DIRECTIONS:
Which lines of the data below contain "principal"? Please show them all.

Transcribed page contents:
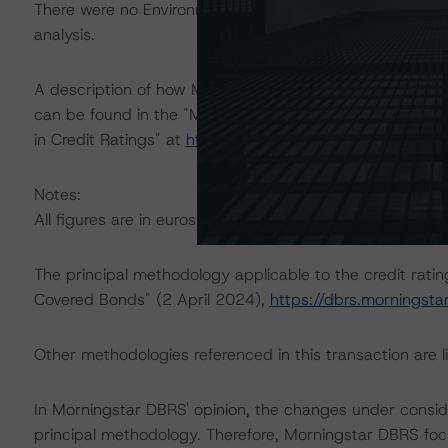
There were no Environmental/Social/Governance factors th
analysis.
A description of how Morningstar DBRS considers ESG f
can be found in the "Morningstar DBRS Criteria: Approa
in Credit Ratings" at
https://dbrs.morningstar.com/res
Notes:
All figures are in euros unless otherwise noted.
The principal methodology applicable to the credit rati
Covered Bonds" (2 April 2024),
https://dbrs.morningst
Other methodologies referenced in this transaction are li
In Morningstar DBRS' opinion, the changes under consider
principal methodology. Therefore, Morningstar DBRS foc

ANSWER SECTION:
The principal methodology applicable to the credit rati
principal methodology. Therefore, Morningstar DBRS foc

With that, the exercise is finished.